In her most recent film, "Night Moves," this ability to capture those moments and then extrapolate from them is evident as three people — Josh (Jesse Eisenberg), Dena (Dakota Fanning) and Harmon (Peter Sarsgaard) — set out to commit an act of eco-terrorism.
Their plan is to blow up a dam on Southern Oregon's Santiam River. The rationale is only briefly touched on.
Instead, what Reichardt reveals about the characters is accomplished through observing their deliberate and carefully planned actions: First they acquire a waterski boat, then purchase 500 pounds of ammonium nitrate, the purpose being to make a bomb of such power that it will bring down the dam.
There is not a moment in which they are stricken with self-doubt regarding this decision. At no time do they dwell on the impact of what they are about to do, other than to make vague statements about the necessity of bringing down this massive symbol, constructed to meet the needs of a consumer-driven society that has little if any regard for the environment or the spawning cycle of the local salmon.
What "Night Moves" creates is a state of underlying dread. The tension is quietly palpable; the apprehension embedded in what is about to occur is superimposed on every moment.
What occurs in the second half of the film represents a scaffolding of anxiety and guilt, for the three discover that there are unintended consequences inherent in any act of violence. And they begin to realize that guilt, etched with remorse, can be as consuming as the underlying fanaticism required to commit such a destructive an act. The characters deal with this reality, this weight, in their own way, which ultimately makes the film compelling.
Having said that, there is a moment just before the film concludes that is more than surprising, though it may be consistent with Josh's persona.
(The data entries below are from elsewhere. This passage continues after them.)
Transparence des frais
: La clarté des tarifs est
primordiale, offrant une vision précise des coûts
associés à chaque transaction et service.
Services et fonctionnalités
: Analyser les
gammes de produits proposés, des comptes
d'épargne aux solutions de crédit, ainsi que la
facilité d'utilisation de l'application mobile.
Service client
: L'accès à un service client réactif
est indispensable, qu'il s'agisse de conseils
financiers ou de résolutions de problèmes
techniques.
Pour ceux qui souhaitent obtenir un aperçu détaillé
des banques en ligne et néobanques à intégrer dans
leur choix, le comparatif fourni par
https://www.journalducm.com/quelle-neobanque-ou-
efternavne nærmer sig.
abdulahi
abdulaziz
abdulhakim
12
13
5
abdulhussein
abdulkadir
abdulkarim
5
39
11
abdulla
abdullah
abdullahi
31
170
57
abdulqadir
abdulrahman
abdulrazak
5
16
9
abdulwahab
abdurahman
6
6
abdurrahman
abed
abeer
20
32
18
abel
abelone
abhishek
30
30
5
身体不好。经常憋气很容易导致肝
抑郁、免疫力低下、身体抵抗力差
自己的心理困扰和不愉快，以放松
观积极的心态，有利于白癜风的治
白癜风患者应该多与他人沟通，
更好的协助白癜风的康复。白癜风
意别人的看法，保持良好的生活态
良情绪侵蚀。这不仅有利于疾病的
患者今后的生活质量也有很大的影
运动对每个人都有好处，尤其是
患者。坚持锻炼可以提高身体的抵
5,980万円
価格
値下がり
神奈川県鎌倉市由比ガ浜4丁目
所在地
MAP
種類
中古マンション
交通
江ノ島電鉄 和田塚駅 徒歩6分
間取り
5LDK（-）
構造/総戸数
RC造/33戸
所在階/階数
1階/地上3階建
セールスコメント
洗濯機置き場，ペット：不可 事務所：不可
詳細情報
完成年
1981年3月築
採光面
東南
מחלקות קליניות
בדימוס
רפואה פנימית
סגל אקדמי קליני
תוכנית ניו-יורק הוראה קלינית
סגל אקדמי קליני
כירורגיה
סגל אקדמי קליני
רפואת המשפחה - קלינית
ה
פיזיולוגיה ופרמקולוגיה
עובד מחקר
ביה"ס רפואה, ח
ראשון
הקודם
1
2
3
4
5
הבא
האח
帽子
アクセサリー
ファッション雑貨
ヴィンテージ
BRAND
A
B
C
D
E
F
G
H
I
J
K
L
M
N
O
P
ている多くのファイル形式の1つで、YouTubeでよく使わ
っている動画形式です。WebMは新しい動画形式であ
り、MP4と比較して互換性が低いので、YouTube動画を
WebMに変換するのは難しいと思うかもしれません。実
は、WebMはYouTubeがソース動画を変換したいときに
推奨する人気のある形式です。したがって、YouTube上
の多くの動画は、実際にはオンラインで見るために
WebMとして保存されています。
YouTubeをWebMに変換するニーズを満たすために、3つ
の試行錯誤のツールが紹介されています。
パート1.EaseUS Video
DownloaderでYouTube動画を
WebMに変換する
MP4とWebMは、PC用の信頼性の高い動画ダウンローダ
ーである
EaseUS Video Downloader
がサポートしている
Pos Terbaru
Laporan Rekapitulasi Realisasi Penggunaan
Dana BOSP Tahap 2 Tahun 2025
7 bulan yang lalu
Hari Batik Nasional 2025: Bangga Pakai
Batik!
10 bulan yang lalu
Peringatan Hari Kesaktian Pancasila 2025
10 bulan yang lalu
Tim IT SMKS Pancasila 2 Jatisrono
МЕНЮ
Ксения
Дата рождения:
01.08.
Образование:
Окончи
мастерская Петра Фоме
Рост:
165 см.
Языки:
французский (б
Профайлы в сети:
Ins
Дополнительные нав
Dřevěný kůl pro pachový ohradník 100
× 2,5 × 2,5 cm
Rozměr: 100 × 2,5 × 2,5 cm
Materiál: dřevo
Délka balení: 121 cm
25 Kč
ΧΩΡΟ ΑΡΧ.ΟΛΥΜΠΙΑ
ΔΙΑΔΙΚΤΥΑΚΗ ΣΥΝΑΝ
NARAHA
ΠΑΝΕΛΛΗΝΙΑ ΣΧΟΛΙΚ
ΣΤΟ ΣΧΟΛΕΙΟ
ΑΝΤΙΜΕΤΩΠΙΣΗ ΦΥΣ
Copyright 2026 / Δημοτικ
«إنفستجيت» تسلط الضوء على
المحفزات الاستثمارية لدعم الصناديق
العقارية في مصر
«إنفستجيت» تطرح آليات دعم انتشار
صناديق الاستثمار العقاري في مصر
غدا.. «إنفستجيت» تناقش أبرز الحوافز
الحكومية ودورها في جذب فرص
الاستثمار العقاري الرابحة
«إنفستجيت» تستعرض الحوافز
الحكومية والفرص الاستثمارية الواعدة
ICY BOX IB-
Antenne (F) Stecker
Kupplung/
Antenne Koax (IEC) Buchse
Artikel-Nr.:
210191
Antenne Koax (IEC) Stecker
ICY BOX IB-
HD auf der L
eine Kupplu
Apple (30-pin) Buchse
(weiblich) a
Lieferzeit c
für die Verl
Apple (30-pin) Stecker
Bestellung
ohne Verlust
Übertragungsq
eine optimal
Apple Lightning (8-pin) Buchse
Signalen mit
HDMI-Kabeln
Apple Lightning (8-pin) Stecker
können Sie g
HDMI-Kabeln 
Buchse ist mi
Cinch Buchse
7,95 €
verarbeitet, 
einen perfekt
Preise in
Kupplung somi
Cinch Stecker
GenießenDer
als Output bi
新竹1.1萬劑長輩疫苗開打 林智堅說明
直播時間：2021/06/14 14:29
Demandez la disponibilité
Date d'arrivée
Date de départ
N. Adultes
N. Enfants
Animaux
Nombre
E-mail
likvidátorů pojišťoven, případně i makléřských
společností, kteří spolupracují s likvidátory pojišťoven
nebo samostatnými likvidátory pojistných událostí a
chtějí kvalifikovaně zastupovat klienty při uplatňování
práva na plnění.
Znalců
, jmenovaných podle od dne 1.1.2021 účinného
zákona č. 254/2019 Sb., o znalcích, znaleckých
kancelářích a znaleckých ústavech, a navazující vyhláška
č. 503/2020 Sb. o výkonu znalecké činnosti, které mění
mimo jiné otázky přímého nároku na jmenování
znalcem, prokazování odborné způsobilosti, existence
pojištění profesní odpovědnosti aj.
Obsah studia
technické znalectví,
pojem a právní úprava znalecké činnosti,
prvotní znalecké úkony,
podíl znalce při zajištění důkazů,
He is consistently detached from those around him and from himself, absent anger and passion and a righteous commitment. If "Night Moves" is a signature Reichardt film, then Josh, lacking any internality, represents a signature Reichardt character.
There will be a 6 p.m. screening of "Night Moves" on Sunday, July 6, at the Varsity Theatre, followed by a talkback session with the film's producer Neil Kopp. He will offer an insider's view of the independent filmmaking process. Kopp's best-known film, made in collaboration with director Gus Van Sant, is "Paranoid Park." He also has produced all of Reichardt's critically acclaimed films, including "Old Joy," "Wendy and Lucy," and "Meek's Cutoff."
The debut film "Obvious Child," by writer/director Gillian Robespierre, is remarkable for its insight and its economy.
For those in the audience well-past 40, it may represent a kind of anthropological dig, one in which the layers of what it is like to be a twenty-something in this the second decade of the new millennium are peeled away.
At the center of the film is Donna Stern (Jenny Slate), an aspiring stand-up comedian, mid-20s, living in Brooklyn with her best friend, Nellie (Gabby Hoffman).
Suddenly, her life becomes a perfect storm of personal travail. Her boyfriend dumps her in the unisex bathroom of the nightclub where she appears. It's a scene that is a precursor to other moments of dissonance just ahead. While her now-ex is explaining that it's not her but him, men and women are entering and exiting the graffiti covered stalls; meanwhile, Donna is having an emotional meltdown.
Shortly thereafter, her boss tells her that the bookstore she works at (the unoppressive and anti-imperialist Bargain Books) will soon close.
On the rebound, Donna meets straight-looking Max (Jake Lacy) at the club, and after an incautious one-night-stand, she discovers she's pregnant.
The rest of the film is about resolution: how a young woman, still not fully formed, faces life's exigencies while feeling ill-prepared and decidedly at loose ends regarding her life. Although the issue about her pregnancy becomes a source of anguish, and requires her to make a profoundly important decision, this is not just a film about one woman having the freedom to choose.
The risk that "Obvious Child" takes is that it approaches the issue of abortion in a life-affirming manner — the life in question is Donna's, for it is she who understands that at this point in her life she is not ready to raise a child. In so many ways, Donna herself is still a child.
And so, absent shame or judgment, she moves forward.
One comment about language in movies: Profanity has, over decades, become ubiquitous. There was a time when Gable said, "Frankly my dear, I don't give a damn" and shocked audiences nationwide. We are no longer in Kansas. Words are used in "Obvious Child" that are confrontational, subversive, irreverent, steeped in sexuality, personal toilet habits and dysfunctional familial relationships. There are no areas of life, however personal, that seem off limits for the characters.
The baseline is full disclosure, as if this generation, steeped in reality television, Facebook, and Twitter, has little need for personal privacy. And epithets represent a kind of power and honesty and rebellion, even at the risk of seeming blatantly gratuitous.
"Obvious Child" is a small indie movie about a tenacious and seemingly irresolvable issue. To the film's credit, the manner in which it is presented represents a point of view, perhaps, but not an assumption.